§ **MATERIAL TO PROCESS**
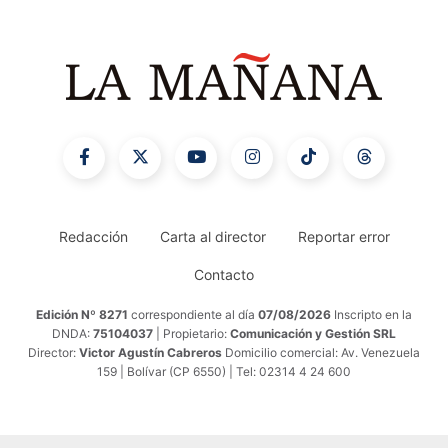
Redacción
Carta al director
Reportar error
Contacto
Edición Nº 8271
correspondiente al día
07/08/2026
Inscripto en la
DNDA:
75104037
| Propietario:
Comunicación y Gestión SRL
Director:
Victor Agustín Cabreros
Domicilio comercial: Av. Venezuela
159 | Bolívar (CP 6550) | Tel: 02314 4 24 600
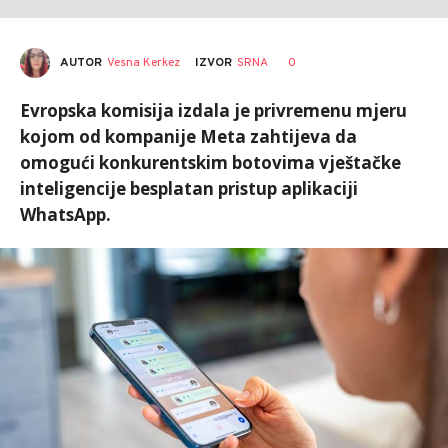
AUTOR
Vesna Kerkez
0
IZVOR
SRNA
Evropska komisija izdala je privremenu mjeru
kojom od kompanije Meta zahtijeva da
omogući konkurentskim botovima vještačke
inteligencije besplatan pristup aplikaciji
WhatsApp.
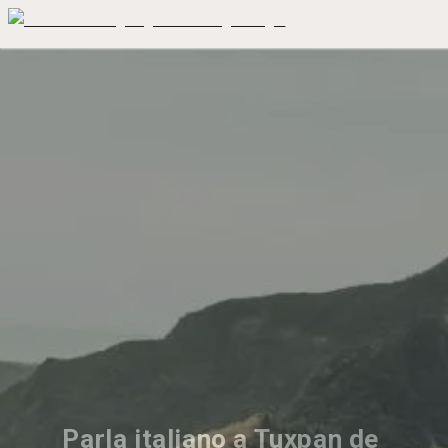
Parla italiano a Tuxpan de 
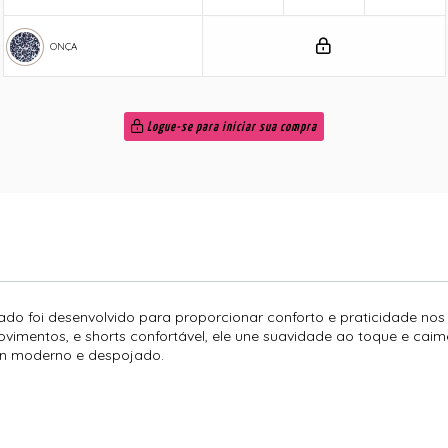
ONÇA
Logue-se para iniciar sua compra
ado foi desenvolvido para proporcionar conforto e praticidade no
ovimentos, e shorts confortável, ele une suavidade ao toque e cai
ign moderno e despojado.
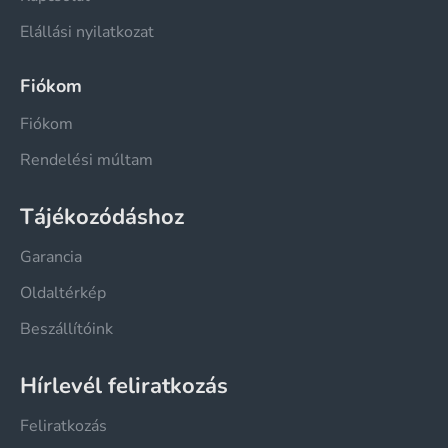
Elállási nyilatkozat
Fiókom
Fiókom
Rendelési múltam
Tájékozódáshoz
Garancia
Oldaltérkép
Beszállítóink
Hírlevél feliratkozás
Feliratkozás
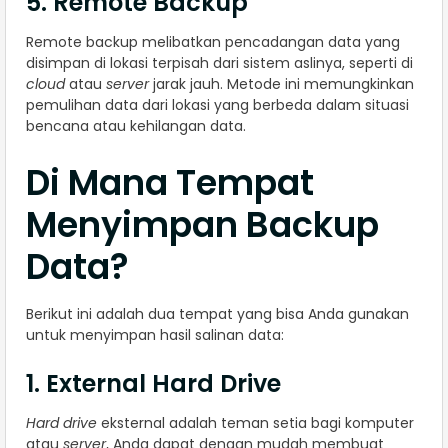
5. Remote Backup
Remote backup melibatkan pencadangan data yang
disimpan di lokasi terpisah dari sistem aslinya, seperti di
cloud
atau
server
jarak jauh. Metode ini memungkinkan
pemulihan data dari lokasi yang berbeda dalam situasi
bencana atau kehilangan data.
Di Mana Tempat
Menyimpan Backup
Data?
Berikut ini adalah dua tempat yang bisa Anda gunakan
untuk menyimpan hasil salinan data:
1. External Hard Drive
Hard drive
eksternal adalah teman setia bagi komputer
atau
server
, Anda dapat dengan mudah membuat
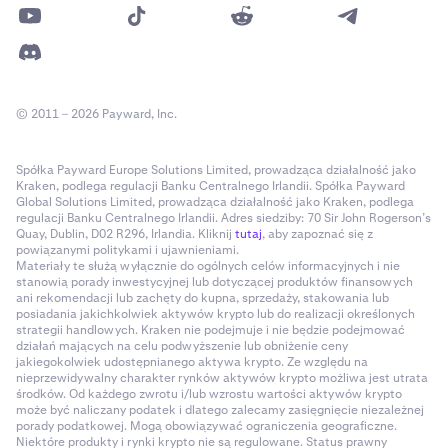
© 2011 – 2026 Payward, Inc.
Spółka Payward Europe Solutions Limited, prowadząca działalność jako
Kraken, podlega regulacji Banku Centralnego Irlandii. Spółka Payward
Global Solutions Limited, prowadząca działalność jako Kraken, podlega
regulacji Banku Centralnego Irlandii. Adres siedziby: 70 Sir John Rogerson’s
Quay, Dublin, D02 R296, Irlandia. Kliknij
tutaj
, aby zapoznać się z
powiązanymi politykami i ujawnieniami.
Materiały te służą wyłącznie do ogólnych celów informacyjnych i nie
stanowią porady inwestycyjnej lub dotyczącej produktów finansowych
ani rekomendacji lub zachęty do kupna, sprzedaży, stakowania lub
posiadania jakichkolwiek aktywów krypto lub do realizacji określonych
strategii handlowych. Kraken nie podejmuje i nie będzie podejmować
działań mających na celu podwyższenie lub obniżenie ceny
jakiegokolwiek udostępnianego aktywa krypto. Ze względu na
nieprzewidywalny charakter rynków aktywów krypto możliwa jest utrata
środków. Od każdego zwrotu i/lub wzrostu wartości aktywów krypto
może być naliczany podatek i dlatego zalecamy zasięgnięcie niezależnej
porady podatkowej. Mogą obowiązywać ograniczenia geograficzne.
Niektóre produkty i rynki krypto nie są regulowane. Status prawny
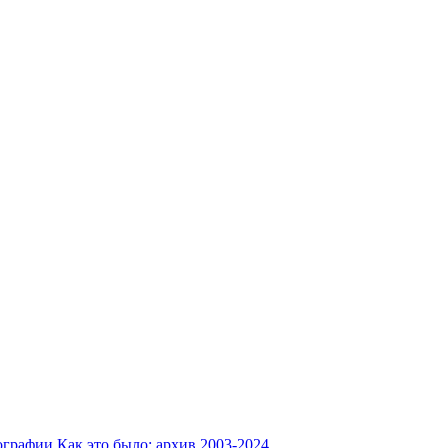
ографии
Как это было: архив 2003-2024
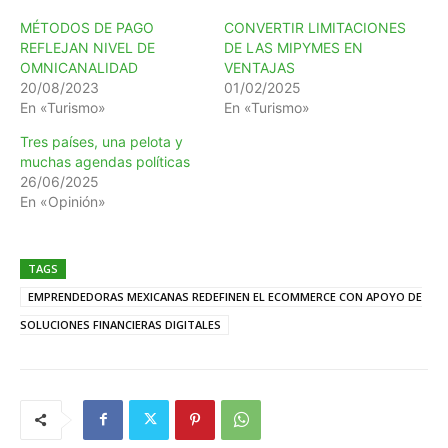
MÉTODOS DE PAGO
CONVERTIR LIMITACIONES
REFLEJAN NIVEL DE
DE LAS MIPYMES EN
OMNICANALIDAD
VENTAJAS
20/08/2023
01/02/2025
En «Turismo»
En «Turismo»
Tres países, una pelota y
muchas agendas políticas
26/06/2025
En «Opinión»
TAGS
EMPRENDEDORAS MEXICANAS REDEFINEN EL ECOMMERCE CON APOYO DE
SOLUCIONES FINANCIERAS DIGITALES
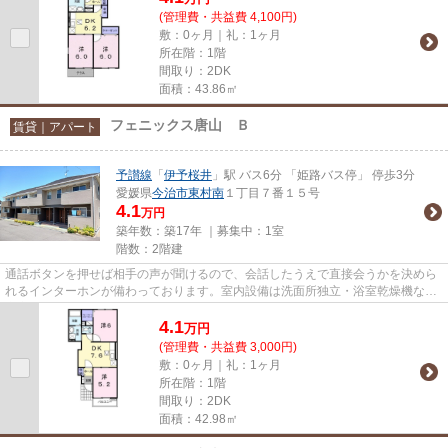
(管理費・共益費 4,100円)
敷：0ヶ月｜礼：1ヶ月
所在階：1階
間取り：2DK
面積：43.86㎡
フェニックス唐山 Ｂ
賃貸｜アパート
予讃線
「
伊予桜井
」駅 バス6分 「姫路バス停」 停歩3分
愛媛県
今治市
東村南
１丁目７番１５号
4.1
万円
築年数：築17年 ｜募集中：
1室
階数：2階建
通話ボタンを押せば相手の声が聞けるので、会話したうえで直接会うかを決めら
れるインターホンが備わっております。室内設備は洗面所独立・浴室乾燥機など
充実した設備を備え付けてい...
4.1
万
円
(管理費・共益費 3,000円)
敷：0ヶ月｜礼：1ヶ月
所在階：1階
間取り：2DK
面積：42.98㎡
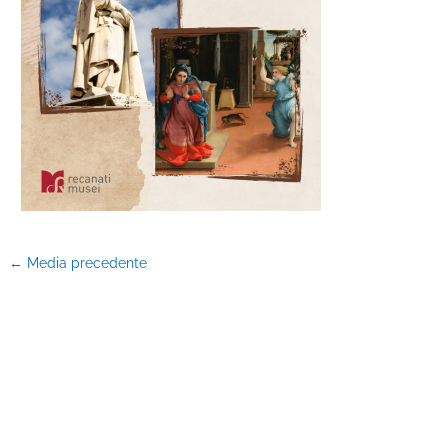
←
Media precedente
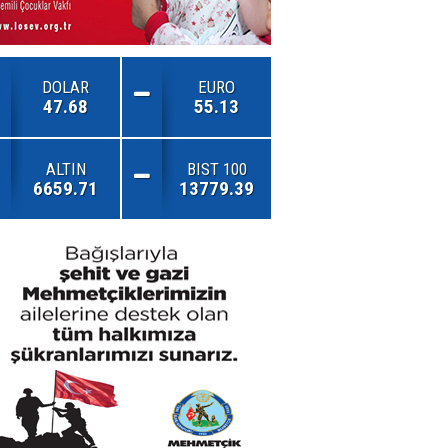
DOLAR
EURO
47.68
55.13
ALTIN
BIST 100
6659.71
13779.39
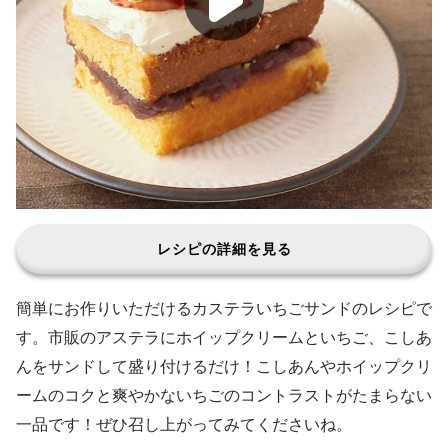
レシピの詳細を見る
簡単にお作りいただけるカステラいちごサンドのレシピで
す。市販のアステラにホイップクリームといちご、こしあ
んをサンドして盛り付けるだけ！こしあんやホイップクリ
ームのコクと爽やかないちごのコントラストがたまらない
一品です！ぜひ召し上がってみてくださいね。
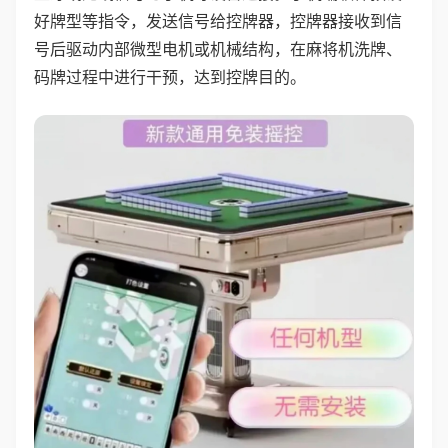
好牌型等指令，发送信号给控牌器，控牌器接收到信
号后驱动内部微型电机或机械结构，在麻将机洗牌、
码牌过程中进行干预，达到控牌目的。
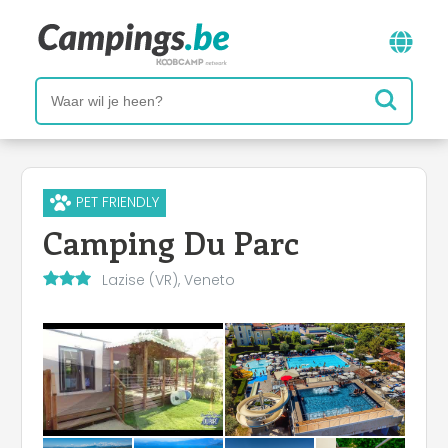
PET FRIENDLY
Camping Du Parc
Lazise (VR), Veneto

§ **EXERCISE OBJECTIVE**
The reply should consist solely of the lines above from the one that has "powiązanymi politykami i ujawnieniami." through the one that has "porady podatkowej. Mogą", reproduced exactly.

§ **RESPONSE TO THIS TASK**
powiązanymi politykami i ujawnieniami.
Materiały te służą wyłącznie do ogólnych celów informacyjnych i nie
stanowią porady inwestycyjnej lub dotyczącej produktów finansowych
ani rekomendacji lub zachęty do kupna, sprzedaży, stakowania lub
posiadania jakichkolwiek aktywów krypto lub do realizacji określonych
strategii handlowych. Kraken nie podejmuje i nie będzie podejmować
działań mających na celu podwyższenie lub obniżenie ceny
jakiegokolwiek udostępnianego aktywa krypto. Ze względu na
nieprzewidywalny charakter rynków aktywów krypto możliwa jest utrata
środków. Od każdego zwrotu i/lub wzrostu wartości aktywów krypto
może być naliczany podatek i dlatego zalecamy zasięgnięcie niezależnej
porady podatkowej. Mogą obowiązywać ograniczenia geograficzne.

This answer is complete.